Page-level text extractions:
########

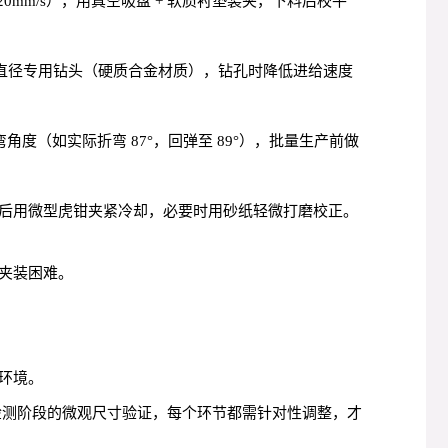
0mm/s），用真空吸盘 + 软质衬垫装夹，下料后校平
细直径专用钻头（硬质合金材质），钻孔时降低进给速度
度（如实际折弯 87°，回弹至 89°），批量生产前做
接后用微型虎钳夹紧冷却，必要时用砂纸轻微打磨校正。
夹装困难。
环境。
到检测阶段的微观尺寸验证，每个环节都需针对性调整，才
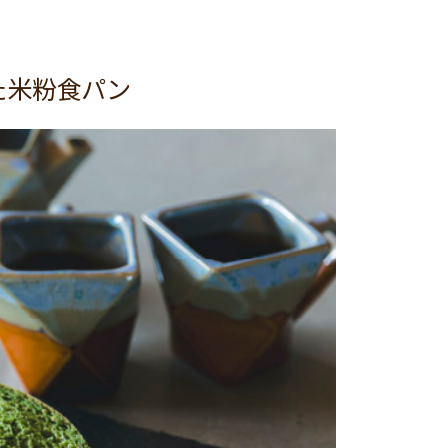
た米粉食パン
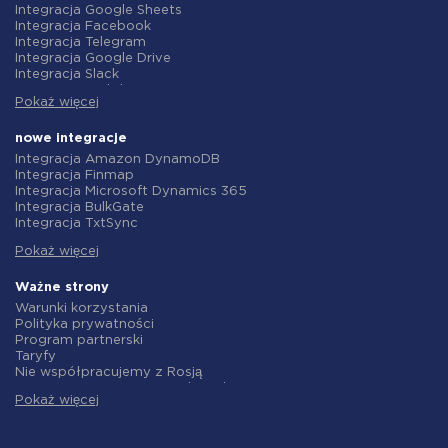
Integracja Google Sheets
Integracja Facebook
Integracja Telegram
Integracja Google Drive
Integracja Slack
Integracja MailChimp
Pokaż więcej
Integracja Gmail
Integracja Trello
Integracja ClickUp
nowe integracje
Integracja Airtable
Integracja Amazon DynamoDB
Integracja Google Contacts
Integracja Finmap
Integracja OpenAI (ChatGPT)
Integracja Microsoft Dynamics 365
Integracja Instagram
Integracja BulkGate
Integracja ActiveCampaign
Integracja TxtSync
Integracja Typeform
Integracja Wire2Air
Integracja Salesforce CRM
Pokaż więcej
Integracja Corezoid
Integracja Monday.com
Integracja Infobip
Integracja Notion
Integracja Instasent
Ważne strony
Integracja Stripe
Integracja AtomPark
Warunki korzystania
Integracja AWeber
Integracja TXTImpact
Polityka prywatności
Integracja Asana
Integracja Campaign Monitor
Program partnerski
Integracja ZOHO CRM
Integracja CM.com
Taryfy
Integracja Webhooks
Integracja D7 Networks
Nie współpracujemy z Rosją
Integracja GetResponse
Integracja SMS.to
Umowa o przetwarzanie danych
Integracja WooCommerce
Integracja SMSGlobal
Pokaż więcej
polityka zwrotów
Integracja Pipedrive
Integracja Textlocal
Indywidualne rozwiązanie
Integracja Google Calendar
Integracja ShoutOUT
Warunki programu partnerskiego
Integracja Opencart
Integracja Apifonica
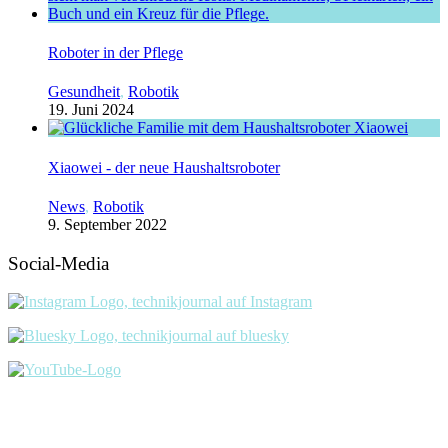
Roboter in der Pflege
Gesundheit
,
Robotik
19. Juni 2024
Xiaowei - der neue Haushaltsroboter
News
,
Robotik
9. September 2022
Social-Media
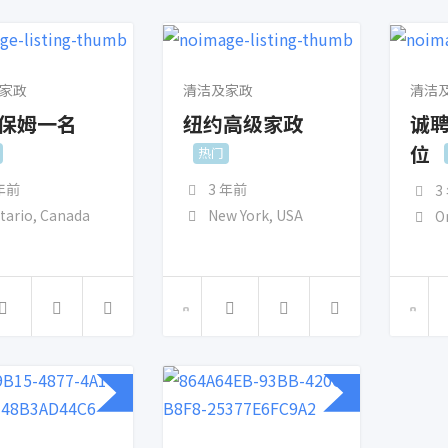
家政
清洁及家政
清洁
保姆一名
纽约高级家政
诚
位
热门
 年前
3 年前
3
tario
,
Canada
New York
,
USA
O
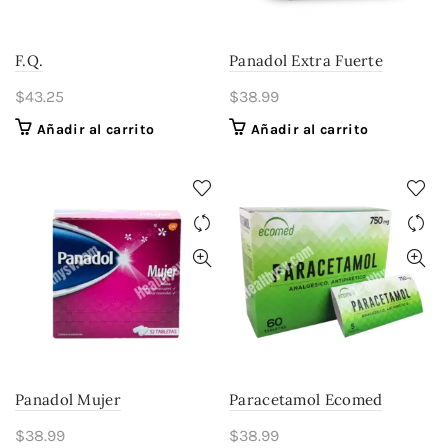
F.Q.
Panadol Extra Fuerte
$
43.25
$
38.99
Añadir al carrito
Añadir al carrito
Panadol Mujer
Paracetamol Ecomed
$
38.99
$
38.99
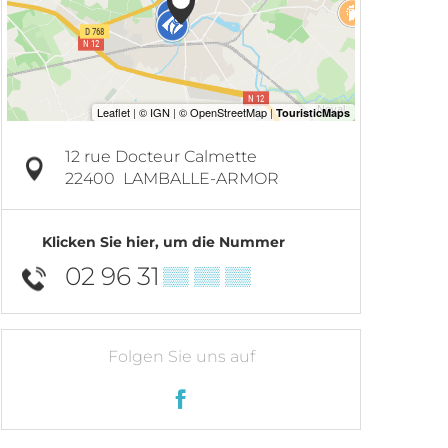
12 rue Docteur Calmette
22400
LAMBALLE-ARMOR
Klicken Sie hier, um die Nummer
02 96 31
▒▒ ▒▒ ▒▒
Folgen Sie uns auf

########

PROBLEM STATEMENT: Each line above should be written out again exactly, without any image.

REPLY TO THE TASK:
0mm/s），用真空吸盘 + 软质衬垫装夹，下料后校平
细直径专用钻头（硬质合金材质），钻孔时降低进给速度
度（如实际折弯 87°，回弹至 89°），批量生产前做
接后用微型虎钳夹紧冷却，必要时用砂纸轻微打磨校正。
夹装困难。
环境。
到检测阶段的微观尺寸验证，每个环节都需针对性调整，才
た米粉食パン
Integracja Google Sheets
Integracja Facebook
Integracja Telegram
Integracja Google Drive
Integracja Slack
Integracja MailChimp
Pokaż więcej
Integracja Gmail
Integracja Trello
Integracja ClickUp
nowe integracje
Integracja Airtable
Integracja Amazon DynamoDB
Integracja Google Contacts
Integracja Finmap
Integracja OpenAI (ChatGPT)
Integracja Microsoft Dynamics 365
Integracja Instagram
Integracja BulkGate
Integracja ActiveCampaign
Integracja TxtSync
Integracja Typeform
Integracja Wire2Air
Integracja Salesforce CRM
Pokaż więcej
Integracja Corezoid
Integracja Monday.com
Integracja Infobip
Integracja Notion
Integracja Instasent
Ważne strony
Integracja Stripe
Integracja AtomPark
Warunki korzystania
Integracja AWeber
Integracja TXTImpact
Polityka prywatności
Integracja Asana
Integracja Campaign Monitor
Program partnerski
Integracja ZOHO CRM
Integracja CM.com
Taryfy
Integracja Webhooks
Integracja D7 Networks
Nie współpracujemy z Rosją
Integracja GetResponse
Integracja SMS.to
Umowa o przetwarzanie danych
Integracja WooCommerce
Integracja SMSGlobal
Pokaż więcej
polityka zwrotów
Integracja Pipedrive
Integracja Textlocal
Indywidualne rozwiązanie
Integracja Google Calendar
Integracja ShoutOUT
Warunki programu partnerskiego
Integracja Opencart
Integracja Apifonica
Roboter in der Pflege
Gesundheit
,
Robotik
19. Juni 2024
Xiaowei - der neue Haushaltsroboter
News
,
Robotik
9. September 2022
Social-Media
家政
清洁及家政
清洁
保姆一名
纽约高级家政
诚
位
热门
 年前
3 年前
3
tario
,
Canada
New York
,
USA
O
F.Q.
Panadol Extra Fuerte
$
43.25
$
38.99
Añadir al carrito
Añadir al carrito
Panadol Mujer
Paracetamol Ecomed
$
38.99
$
38.99
12 rue Docteur Calmette
22400
LAMBALLE-ARMOR
Klicken Sie hier, um die Nummer
02 96 31
▒▒ ▒▒ ▒▒
Folgen Sie uns auf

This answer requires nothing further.